Throughout the morning as runners appeared out of the clouds, the elation on their faces was pretty evident. That was a lot of fun whilst you were moving, being able to knock over sub 4 min km’s with a tail wind is not something you get in your average ultra. Also there were some stories emerging of runners assisting others who were struggling to stay upright in the conditions and whose core body temperatures were starting to drop.
One such story came from Philip “Spud” Murphy and running mate Chris Yates. Now Spud had been entrusted with sweeping the back half of the course, so he decided to run the first half as a warm up! As he and Chris came across a runner who was clearly struggling with the conditions they quickly assessed the early signs of exposure and ensured he was able to make it to a hut for shelter. It later became clear that this runner was not only slurring their words but had lost about an hour of their memory during the height of the storm.

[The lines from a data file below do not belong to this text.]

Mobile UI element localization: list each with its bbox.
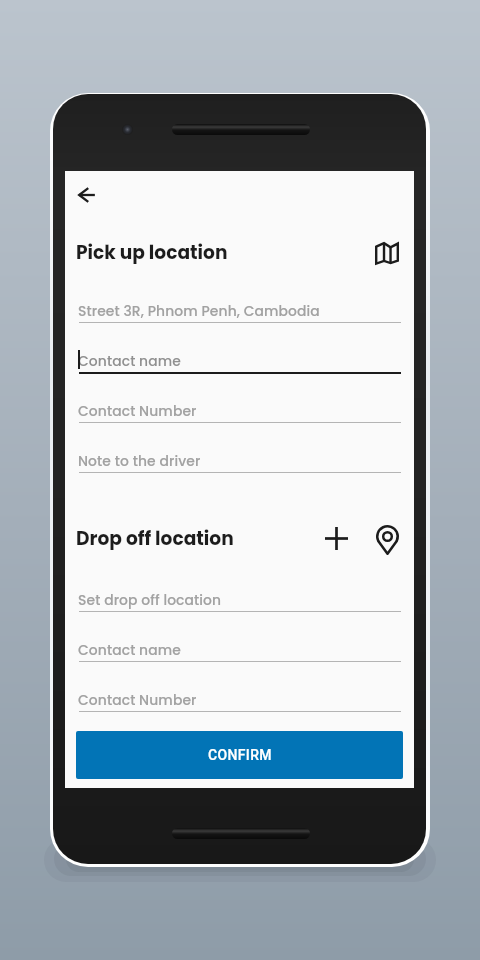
staticText: Pick up location [76,239,228,265]
staticText: Contact Number [78,401,197,420]
button[interactable]: Back [69,177,105,213]
staticText: CONFIRM [208,747,272,763]
staticText: Set drop off location [78,590,222,609]
staticText: Street 3R, Phnom Penh, Cambodia [78,301,320,320]
button[interactable]: Add stop [314,516,359,561]
staticText: Drop off location [76,525,234,551]
button[interactable]: Open map [364,231,410,275]
staticText: Contact name [78,640,181,659]
staticText: Contact name [78,351,181,370]
button[interactable]: CONFIRM [76,731,403,779]
button[interactable]: Choose on map [364,517,410,562]
staticText: Note to the driver [78,451,201,470]
staticText: Contact Number [78,690,197,709]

When Andy Kromar arrived, he went onto the course with his 4wd to collect a couple of runners who had decided to take the sensible option of utilising one of the huts for refuge. One of these athletes was Samantha Gash better known for her desert racing experience, who found herself at Roper’s Hut in need of warm clothing and was lucky to be assessed by one of the medics as having early signs of exposure. She was able to rest, recover and made her way out safely in a vehicle a few hours later.
So, whether or not we all agree that the race results for the 2012 running of the B2H mountain ultra are a true reflection of what the final finishing line would have been we will never know. But one thing is for sure, that when the racing stopped, the actions of Andy and his team ensured that everyone left the high country with a few new lessons learned.
Firstly, we all know the weather can change on a dime up at these altitudes, but regardless of which weather forecast you read, be prepared for anything.
Secondly, mandatory gear is there for a reason, often called out as a reason for a sponsoring clothing brand to sell more gear, but very rarely called upon to save lives. On this occasion, the RD was right in enforcing strict and consistent rules for all people toeing the start line.
And finally, we race all year round and very rarely does anything like what unfolded this weekend happen to us, but when it does, it is great to see all that oft described as redundant planning finally comes alive to save lives !
So, from my perspective it was certainly an eventful year in which to get a minor injury to keep me from the start line, but thank heavens I did, as I wouldn’t want to have been out their in a compromised position and secondly, I would never have seen what goes on behind the scenes of a race as iconic as Bogong to Hotham.
As Andy repeated to me the “Who wants to be a RD?” later that night, I was happy in knowing that the race is in good hands as no one took him up on the offer.
A big thank you to Andy and his team and also to Erwin and team from Dandy Runner for the amazing images captured in incredible conditions!